LONDON.- Christine Sun Kim will make her debut in the UK with an ambitious exhibition probing the social and political realities ingrained in the use of voices - hers as well as others. In Rustle Tustle, the Berlin-based artist, who was born deaf, invites viewers to expand their understanding of what sound is and can be, undermining the all-prevailing sound etiquette set by hearing culture.
Kim has dedicated her practice to the investigation of sound and spoken languages through a variety of media: drawing, performance, video, and installation. One of her strategies is to borrow and guide other voices to expand her own. She also choreographs non-vocal forms of communication, for instance conducting a group of people to sing with facial movements as in Face Opera (first performed at the Calder Foundation in 2013, and a new British Sign Language (BSL) version performed at Carroll / Fletcher during the exhibition private view). In the course of developing a language useful and relevant to her, Kim has also turned to elements from several information systems such as graphic and musical notation as well as American Sign Language (ASL). Reinvented in Kims work, they explore sounds material possibilities, challenging in the process the ownership of sound, the exclusive prestige attached to a traditional voice - and its corollary, namely, the social isolation of those deprived of it.
This exhibition presents a new series of drawings exploring the links between ASL and music, as well as an interactive, walkable installation Game of Skill 1.0 (2015) and Close Readings (2015), the artists first video work.
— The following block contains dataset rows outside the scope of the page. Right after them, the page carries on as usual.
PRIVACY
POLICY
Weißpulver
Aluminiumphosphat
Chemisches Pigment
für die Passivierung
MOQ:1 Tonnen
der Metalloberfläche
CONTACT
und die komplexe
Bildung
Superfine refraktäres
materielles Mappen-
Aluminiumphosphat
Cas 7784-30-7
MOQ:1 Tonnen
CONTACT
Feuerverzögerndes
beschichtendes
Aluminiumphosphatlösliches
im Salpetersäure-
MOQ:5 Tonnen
Game of Skill 1.0 teaches gallery visitors a new way of listening. Velcro strips trace a path around the gallery, and visitors are invited to hold up a custom-built device that, when brushed against the Velcro, emits a sound relative to the participants movement. Through manipulating the device, it is possible to hear a text written by Kim about her experience of borrowing the voice of an interpreter in order to communicate verbally. Learning to manipulate the device and piece together the text can be a laborious process, one that takes time and effort to perfect. As visitors become moving instruments - or in the artists words human turntable needles - the listening process is made unfamiliar and must be re-learnt. For signing audiences, a BSL version of Game of Skill 1.0 is available at:
www.carrollfletcher.com/GOS.
For Close Readings, Kim compiled a selection of film clips that resonate with the concept of the voice, and invited four deaf friends to provide sound captions of what they feel could be added to the films. For non-hearing audiences, in much the same way that spoken conversation is mediated by sign language interpreters, the experience of watching a film is largely dependent on the way in which it is captioned. The multidimensionality of sound, or many layered sounds, are often reduced to brief captions. The captioner chooses which sounds to reference and which to leave out. In Close Readings, the sound captions range from literal to conceptual, imagined or even poetic.
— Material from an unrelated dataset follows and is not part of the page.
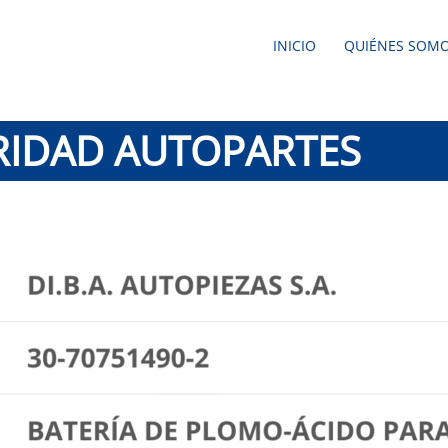
INICIO
QUIÉNES SOM
RIDAD AUTOPARTES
Christine Sun Kim (b.1980, Orange County, California) holds an MFA from New Yorks School of Visual Arts and an MFA in Music and Sound from Bard College. She currently lives and works between New York and Berlin. Her recent exhibitions and performances include Bounce House, Sound Live Tokyo, Japan; Greater New York, MOMA PS1, USA; Silence, with Chelsea Knight, New Museum, New York, USA; Almost A Score, Arnolfini Centre for Contemporary Art, Bristol, UK (all 2015); and Soundings: A Contemporary Score, MoMA, New York, USA (2013). She has been artist-in-residence at the Whitney Museum, Haverford College, Southern Exposure, Arnolfini, and the University of Texas Visual Arts Center. She is currently a TED Fellow. In 2015, she was named a Directors Fellow at MIT.